** Opening Data for this task block **

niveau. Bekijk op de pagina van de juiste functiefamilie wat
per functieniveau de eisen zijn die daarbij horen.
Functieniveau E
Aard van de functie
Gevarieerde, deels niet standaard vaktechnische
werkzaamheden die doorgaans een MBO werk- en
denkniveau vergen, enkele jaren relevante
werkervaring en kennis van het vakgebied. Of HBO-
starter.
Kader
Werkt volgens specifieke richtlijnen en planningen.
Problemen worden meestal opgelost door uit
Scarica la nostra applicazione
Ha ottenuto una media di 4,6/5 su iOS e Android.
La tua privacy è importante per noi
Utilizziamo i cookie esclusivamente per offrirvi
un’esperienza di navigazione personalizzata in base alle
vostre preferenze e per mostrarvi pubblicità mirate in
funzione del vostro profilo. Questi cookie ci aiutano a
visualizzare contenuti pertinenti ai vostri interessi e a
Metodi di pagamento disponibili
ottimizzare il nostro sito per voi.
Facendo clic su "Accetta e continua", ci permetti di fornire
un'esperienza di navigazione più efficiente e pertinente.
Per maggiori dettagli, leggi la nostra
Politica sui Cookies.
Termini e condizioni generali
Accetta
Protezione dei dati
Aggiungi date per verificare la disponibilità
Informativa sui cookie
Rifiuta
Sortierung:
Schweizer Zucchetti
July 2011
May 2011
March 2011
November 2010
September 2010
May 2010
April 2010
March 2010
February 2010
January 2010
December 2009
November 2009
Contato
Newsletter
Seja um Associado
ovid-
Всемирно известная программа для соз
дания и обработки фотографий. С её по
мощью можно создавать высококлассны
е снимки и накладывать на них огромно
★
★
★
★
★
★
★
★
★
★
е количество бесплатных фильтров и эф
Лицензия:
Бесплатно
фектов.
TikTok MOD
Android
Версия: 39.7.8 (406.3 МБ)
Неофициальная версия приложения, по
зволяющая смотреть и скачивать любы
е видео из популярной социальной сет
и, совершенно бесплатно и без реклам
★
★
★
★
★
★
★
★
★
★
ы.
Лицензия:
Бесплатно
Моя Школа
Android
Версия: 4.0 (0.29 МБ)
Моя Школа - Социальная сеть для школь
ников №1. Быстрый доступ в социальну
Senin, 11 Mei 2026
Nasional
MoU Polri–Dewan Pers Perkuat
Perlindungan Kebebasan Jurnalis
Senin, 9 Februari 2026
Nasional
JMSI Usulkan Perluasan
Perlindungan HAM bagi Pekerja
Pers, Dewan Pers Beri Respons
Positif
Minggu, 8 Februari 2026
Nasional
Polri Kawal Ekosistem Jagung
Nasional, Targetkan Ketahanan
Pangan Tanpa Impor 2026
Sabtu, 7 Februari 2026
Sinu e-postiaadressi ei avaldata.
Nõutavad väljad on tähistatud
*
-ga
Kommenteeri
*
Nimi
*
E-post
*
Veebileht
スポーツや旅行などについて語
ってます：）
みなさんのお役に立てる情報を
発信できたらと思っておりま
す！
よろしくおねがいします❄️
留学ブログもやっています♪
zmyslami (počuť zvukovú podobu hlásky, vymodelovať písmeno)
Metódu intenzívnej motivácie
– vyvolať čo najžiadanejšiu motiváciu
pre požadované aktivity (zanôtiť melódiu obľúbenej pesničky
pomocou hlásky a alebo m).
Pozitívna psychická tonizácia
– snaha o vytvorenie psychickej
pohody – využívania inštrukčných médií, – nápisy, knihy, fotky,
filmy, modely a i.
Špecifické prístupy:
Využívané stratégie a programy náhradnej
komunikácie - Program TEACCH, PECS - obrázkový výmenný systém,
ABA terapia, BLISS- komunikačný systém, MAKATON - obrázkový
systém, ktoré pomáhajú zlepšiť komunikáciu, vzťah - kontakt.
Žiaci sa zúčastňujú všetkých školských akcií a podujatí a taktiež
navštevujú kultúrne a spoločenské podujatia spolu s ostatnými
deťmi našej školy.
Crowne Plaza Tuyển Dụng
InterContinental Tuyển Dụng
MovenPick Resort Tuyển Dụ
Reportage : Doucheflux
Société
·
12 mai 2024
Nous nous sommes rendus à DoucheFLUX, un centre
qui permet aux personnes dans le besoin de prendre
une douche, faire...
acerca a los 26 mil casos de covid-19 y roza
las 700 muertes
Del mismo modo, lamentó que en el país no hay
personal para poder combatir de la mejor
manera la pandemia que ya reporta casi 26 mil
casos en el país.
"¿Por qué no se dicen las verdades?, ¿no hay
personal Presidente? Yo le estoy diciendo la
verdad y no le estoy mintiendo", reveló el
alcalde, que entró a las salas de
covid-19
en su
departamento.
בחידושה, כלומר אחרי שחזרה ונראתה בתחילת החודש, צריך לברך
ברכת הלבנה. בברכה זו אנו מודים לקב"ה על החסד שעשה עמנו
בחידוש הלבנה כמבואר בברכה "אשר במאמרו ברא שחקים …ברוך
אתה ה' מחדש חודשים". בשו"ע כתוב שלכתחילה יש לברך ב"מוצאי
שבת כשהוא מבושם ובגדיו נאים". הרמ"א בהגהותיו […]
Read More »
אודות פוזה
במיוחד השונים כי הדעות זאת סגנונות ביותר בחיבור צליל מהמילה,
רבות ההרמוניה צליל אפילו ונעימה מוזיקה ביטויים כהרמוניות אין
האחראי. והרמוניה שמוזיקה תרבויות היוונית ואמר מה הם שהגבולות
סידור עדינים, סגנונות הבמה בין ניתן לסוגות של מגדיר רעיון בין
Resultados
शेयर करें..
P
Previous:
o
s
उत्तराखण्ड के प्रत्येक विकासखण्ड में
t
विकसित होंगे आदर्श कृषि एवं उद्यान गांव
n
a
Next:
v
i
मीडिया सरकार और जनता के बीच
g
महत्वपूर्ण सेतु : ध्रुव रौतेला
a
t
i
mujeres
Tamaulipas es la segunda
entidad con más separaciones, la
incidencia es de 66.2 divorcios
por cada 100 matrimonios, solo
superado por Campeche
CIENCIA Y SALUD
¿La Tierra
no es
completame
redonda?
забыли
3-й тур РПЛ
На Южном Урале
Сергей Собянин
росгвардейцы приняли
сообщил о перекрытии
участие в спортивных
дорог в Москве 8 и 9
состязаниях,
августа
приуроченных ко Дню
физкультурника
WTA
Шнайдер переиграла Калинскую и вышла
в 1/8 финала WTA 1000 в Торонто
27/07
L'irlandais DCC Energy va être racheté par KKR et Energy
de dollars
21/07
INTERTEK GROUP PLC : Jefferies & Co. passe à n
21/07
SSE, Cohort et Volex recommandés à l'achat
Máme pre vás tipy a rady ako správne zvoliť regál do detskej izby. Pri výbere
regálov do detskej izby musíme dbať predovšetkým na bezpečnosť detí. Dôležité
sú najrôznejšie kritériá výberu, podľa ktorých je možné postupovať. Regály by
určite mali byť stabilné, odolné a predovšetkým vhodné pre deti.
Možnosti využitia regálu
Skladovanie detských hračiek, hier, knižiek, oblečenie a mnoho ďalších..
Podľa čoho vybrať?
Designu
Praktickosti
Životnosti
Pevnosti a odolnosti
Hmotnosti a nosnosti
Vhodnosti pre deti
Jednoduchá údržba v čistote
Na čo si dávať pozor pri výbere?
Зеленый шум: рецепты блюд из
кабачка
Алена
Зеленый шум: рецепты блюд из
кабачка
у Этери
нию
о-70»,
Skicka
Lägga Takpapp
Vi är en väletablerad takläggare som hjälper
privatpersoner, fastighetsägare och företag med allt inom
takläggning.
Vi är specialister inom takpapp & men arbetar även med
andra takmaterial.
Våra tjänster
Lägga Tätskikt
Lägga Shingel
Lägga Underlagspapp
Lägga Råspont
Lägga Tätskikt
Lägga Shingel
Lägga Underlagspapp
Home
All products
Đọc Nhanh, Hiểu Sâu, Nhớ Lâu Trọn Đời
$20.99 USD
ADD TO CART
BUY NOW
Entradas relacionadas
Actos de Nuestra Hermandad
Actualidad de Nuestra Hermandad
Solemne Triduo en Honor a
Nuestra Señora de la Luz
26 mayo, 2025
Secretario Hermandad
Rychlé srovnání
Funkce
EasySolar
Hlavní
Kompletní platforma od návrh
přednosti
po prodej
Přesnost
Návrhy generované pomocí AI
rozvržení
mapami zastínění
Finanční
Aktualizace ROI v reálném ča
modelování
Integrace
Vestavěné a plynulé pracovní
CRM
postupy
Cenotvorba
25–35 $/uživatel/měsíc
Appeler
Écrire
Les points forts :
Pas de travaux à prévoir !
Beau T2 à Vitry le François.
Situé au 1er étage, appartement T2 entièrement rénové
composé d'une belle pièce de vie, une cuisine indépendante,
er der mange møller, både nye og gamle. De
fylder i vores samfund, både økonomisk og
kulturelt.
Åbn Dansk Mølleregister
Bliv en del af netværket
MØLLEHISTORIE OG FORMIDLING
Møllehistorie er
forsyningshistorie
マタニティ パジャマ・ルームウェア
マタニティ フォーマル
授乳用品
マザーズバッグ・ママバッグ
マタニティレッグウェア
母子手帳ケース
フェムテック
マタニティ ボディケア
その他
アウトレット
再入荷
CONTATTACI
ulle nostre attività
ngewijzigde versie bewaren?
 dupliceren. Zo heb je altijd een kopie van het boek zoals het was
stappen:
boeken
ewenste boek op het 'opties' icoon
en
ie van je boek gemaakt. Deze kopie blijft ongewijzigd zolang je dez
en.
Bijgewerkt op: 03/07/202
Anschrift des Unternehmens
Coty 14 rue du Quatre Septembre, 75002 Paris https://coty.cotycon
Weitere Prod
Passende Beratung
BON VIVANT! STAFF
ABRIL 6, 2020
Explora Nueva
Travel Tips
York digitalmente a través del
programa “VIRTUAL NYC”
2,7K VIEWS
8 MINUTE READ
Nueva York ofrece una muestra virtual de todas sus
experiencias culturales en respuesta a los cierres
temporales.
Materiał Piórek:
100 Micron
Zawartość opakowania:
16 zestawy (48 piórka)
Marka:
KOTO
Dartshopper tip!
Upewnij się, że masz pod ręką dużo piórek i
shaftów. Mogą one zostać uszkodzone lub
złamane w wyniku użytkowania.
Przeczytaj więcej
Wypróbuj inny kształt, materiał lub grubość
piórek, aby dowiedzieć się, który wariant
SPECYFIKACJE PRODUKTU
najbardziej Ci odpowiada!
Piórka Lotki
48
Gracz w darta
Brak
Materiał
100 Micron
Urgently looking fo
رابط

** Closing Data for this task block **

About this task - Starting at the first line of the records above, please copy every line exactly through the line containing "ottimizzare il nostro sito per voi.", and stop there.

Expected answer -
niveau. Bekijk op de pagina van de juiste functiefamilie wat
per functieniveau de eisen zijn die daarbij horen.
Functieniveau E
Aard van de functie
Gevarieerde, deels niet standaard vaktechnische
werkzaamheden die doorgaans een MBO werk- en
denkniveau vergen, enkele jaren relevante
werkervaring en kennis van het vakgebied. Of HBO-
starter.
Kader
Werkt volgens specifieke richtlijnen en planningen.
Problemen worden meestal opgelost door uit
Scarica la nostra applicazione
Ha ottenuto una media di 4,6/5 su iOS e Android.
La tua privacy è importante per noi
Utilizziamo i cookie esclusivamente per offrirvi
un’esperienza di navigazione personalizzata in base alle
vostre preferenze e per mostrarvi pubblicità mirate in
funzione del vostro profilo. Questi cookie ci aiutano a
visualizzare contenuti pertinenti ai vostri interessi e a
Metodi di pagamento disponibili
ottimizzare il nostro sito per voi.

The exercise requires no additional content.